Se acercó a él y lo besó.

—Voy a echarte de menos —murmuró él—. Extraordinariamente. —La empujó bruscamente—. Procura que el café esté bien negro.

Silbaba entre dientes mientras se disponía a afeitarse, cosa extraña en él a semejante hora del día. Gretchen no ignoraba que también él había estado preocupado por aquella secuencia y que, ahora que creía saber lo que estaba mal en ella, se sentía aliviado y dispuesto a cortar la escena y a disfrutar del exquisito placer de echar por la borda cuatro días de intenso trabajo, que habían costado cuatro mil dólares a los estudios.

Llegaron temprano al aeropuerto, y las arrugas de inquietud se desvanecieron en la frente de Billy, al ver que su equipaje y el de su madre desaparecían al otro lado del mostrador. Se había puesto, para el viaje, un traje gris de tweed, camisa de color rosa y corbata azul; llevaba el pelo cuidadosamente peinado, y su barbilla no mostraba los granos propios de la adolescencia. Gretchen pensó que estaba más crecido y era más apuesto de lo normal a los catorce años. Era tan alto como ella y más que Colin, que les había acompañado al aeropuerto y hacía un admirable esfuerzo para disimular su impaciencia por volver a los estudios y al trabajo. Gretchen había tenido que dominarse durante el trayecto hasta el aeropuerto, porque la manera de conducir de Colin la ponía nerviosa. Era lo único que ella pensaba que hacía mal. A veces, lo hacía sumamente despacio, porque estaba pensando en otra cosa, y de pronto, le entraba un afán de competición, y maldecía a los otros conductores, tratando de adelantarles o de impedir que le adelantasen. Cuando ella no podía resistir el advertirle, después de librarse de un choque por un pelo, él se burlaba y le decía: «Ya salió la prudente esposa americana». Estaba convencido de que conducía estupendamente; pues, como no dejaba de observar, jamás había tenido un accidente, aunque sí algunas denuncias por exceso de velocidad, que no figuraban en su historial gracias a los manejos de ciertos valiosos y dudosos caballeros de los estudios.

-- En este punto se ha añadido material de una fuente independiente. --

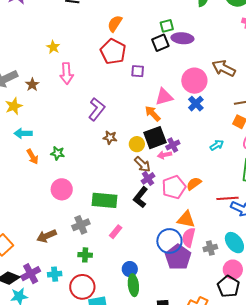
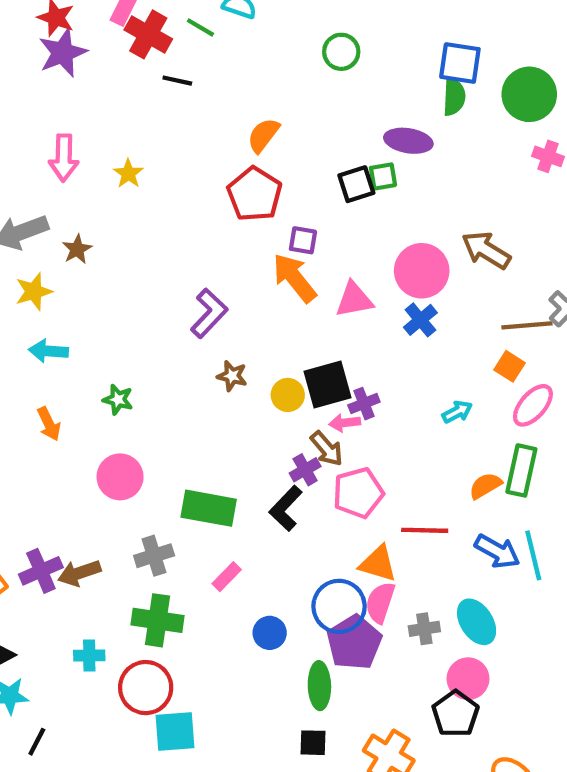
green square: (167, 26) -> (383, 176), moved
purple ellipse: (182, 38) -> (408, 141), moved
pink arrow: (67, 73) -> (64, 158), moved
orange arrow: (153, 114) -> (294, 278), moved, size x1.4
orange arrow: (33, 157) -> (49, 424), moved
brown arrow: (142, 164) -> (327, 449), moved
orange semicircle: (194, 184) -> (485, 486), moved
red line: (228, 198) -> (425, 530), moved
green cross: (85, 255) -> (157, 620), size x1.6
blue circle: (130, 269) -> (270, 633), moved
purple cross: (31, 274) -> (41, 571), moved
green ellipse: (133, 285) -> (319, 686), moved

Otros pasajeros llegaron con sus maletas al mostrador, y Colin dijo:

—Tenemos tiempo de sobra. Vamos a tomar un café.

Gretchen sabía que Billy hubiese preferido quedarse junto a la puerta, para ser los primeros en subir al avión.

—Escucha, Colin —dijo—, no tienes por qué esperar. Las despedidas son siempre odiosas…

—Tomaremos una taza de café —dijo Colin—. Todavía no estoy bien despierto.

Cruzaron el vestíbulo en dirección al restaurante. Gretchen caminaba entre su esposo y su hijo, consciente de su apostura y de su propia belleza, y satisfecha cuando alguien se volvía a mirarlos a los tres. Soberbia, pensó, un pecado delicioso.

En el restaurante, ella y Colin tomaron café, y Billy bebió una «Coca-Cola», después de tomarse un «Dramamina».

—Cuando yo tenía dieciocho años, solía vomitar en el autobús —dijo Colin, viendo cómo el chico se tragaba la pastilla—. Pero, la primera vez que fui con una chica, dejé de vomitar.

Un fugaz destello de censura pasó por los ojos de Billy. Colin hablaba delante de él como si ya fuese un hombre. A veces, Gretchen se preguntaba si esto era prudente. No sabía si el chico quería a su padrastro, si sólo lo toleraba o si le odiaba, Billy era muy reservado con sus emociones. Y Colin no parecía esforzarse mucho en ganarse su estimación. A veces, se mostraba brusco con él; otras, solícito e interesado por sus estudios; otras, alegre y simpático; otras, distanciado. Colin no hacía concesiones al público; pero Gretchen pensaba que lo que era admirable en su profesión podía ser menos saludable para un chico retraído, hijo único, que vivía con una madre que había abandonado a su padre por un amante temperamental y difícil. Ella y Colin disputaban a veces, pero nunca por causa de Billy, y Colin pagaba la educación del muchacho, porque Willie Abbot pasaba una mala temporada y no podía hacerlo. Colin había prohibido a Gretchen que dijese al chico de dónde salía el dinero; pero Gretchen estaba segura de que Billy lo adivinaba.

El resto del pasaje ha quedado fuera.